Start of Data provided

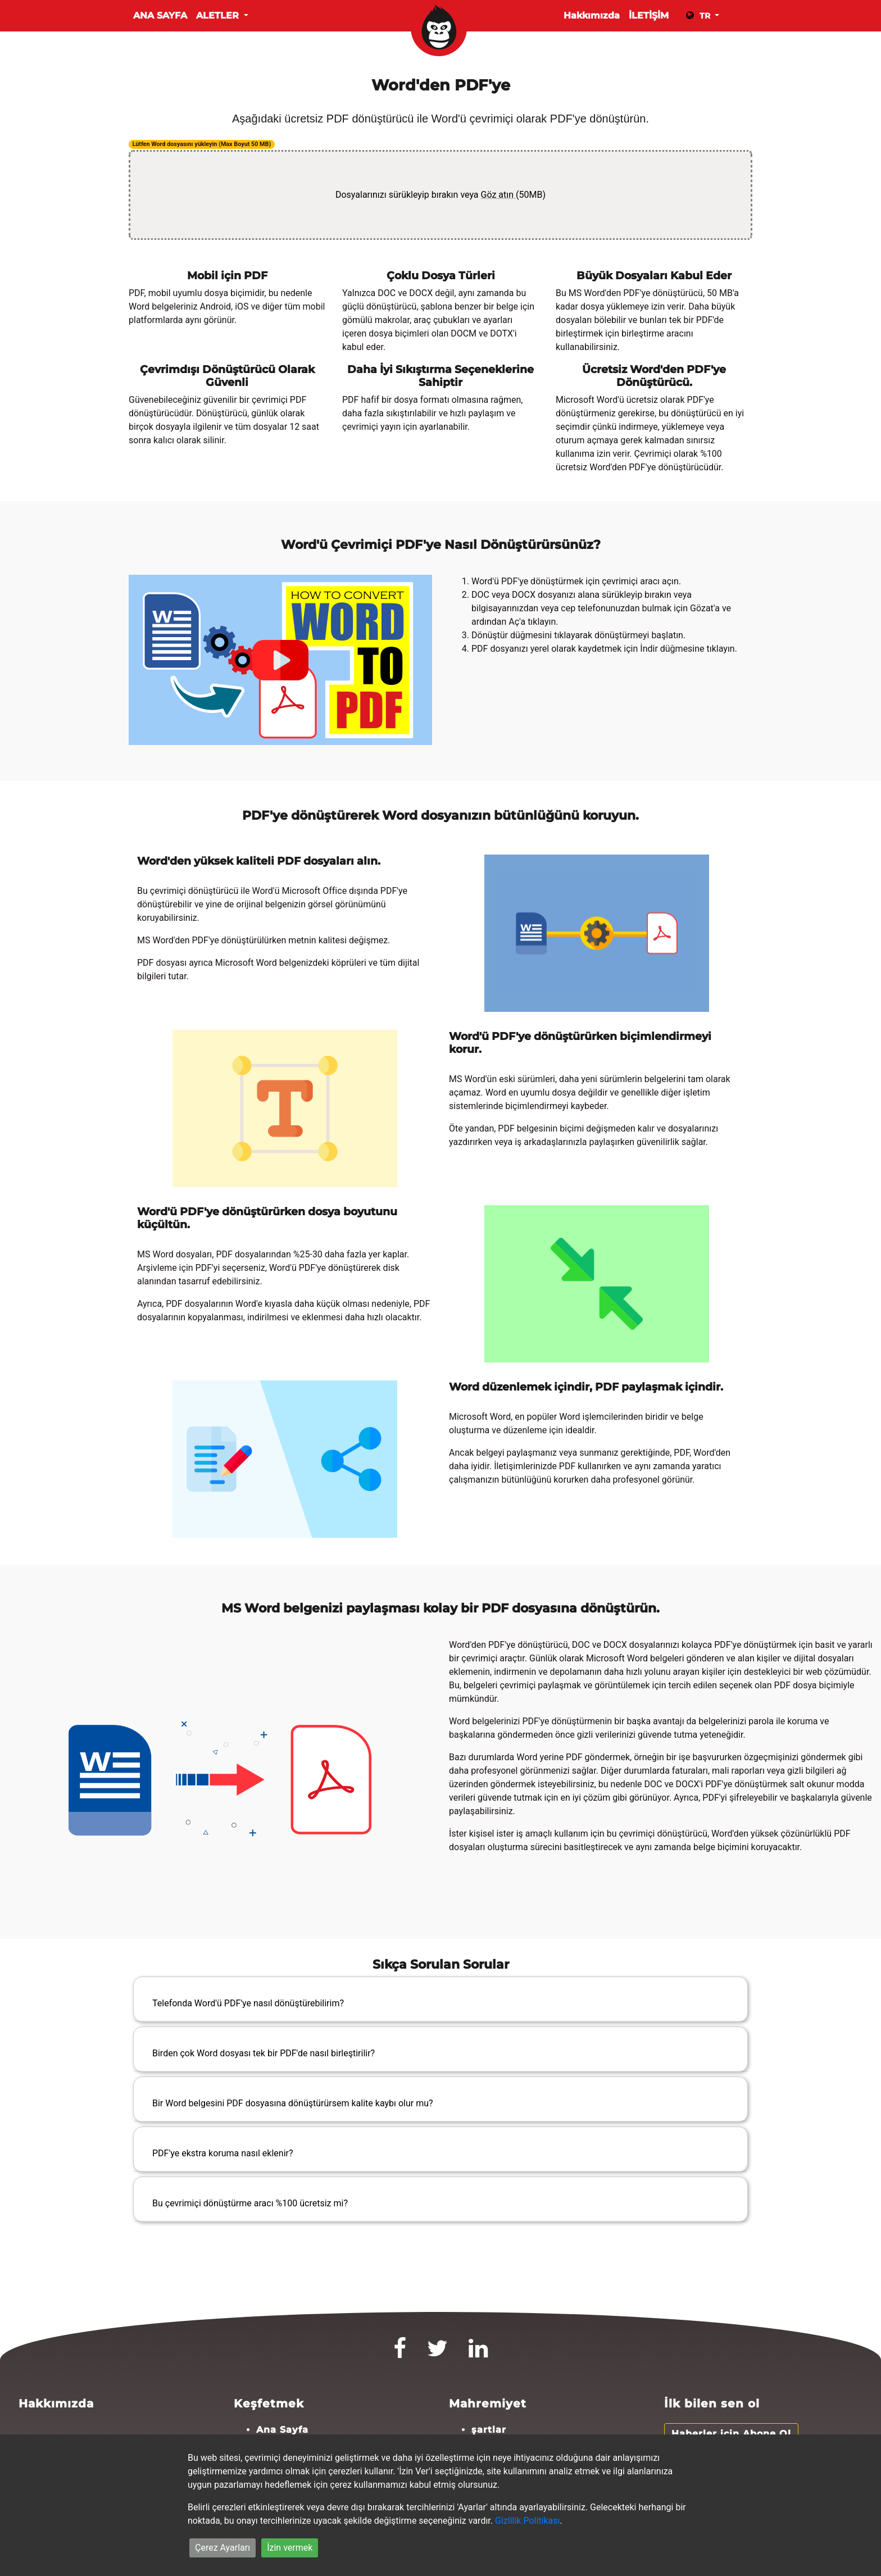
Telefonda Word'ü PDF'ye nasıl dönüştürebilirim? (248, 2003)
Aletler (219, 15)
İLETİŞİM (649, 15)
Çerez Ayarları (222, 2547)
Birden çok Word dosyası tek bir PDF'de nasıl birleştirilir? (263, 2053)
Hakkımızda (592, 15)
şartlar (488, 2429)
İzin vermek (289, 2547)
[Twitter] (438, 2353)
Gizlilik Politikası (527, 2520)
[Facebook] (400, 2353)
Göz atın (498, 194)
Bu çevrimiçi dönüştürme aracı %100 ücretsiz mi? (250, 2203)
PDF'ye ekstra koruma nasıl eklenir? (222, 2153)
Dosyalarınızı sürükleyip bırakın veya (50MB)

End of Data provided

Show all lines above that contain "Word".

◆ Reply to the exercise ◆
Telefonda Word'ü PDF'ye nasıl dönüştürebilirim? (248, 2003)
Birden çok Word dosyası tek bir PDF'de nasıl birleştirilir? (263, 2053)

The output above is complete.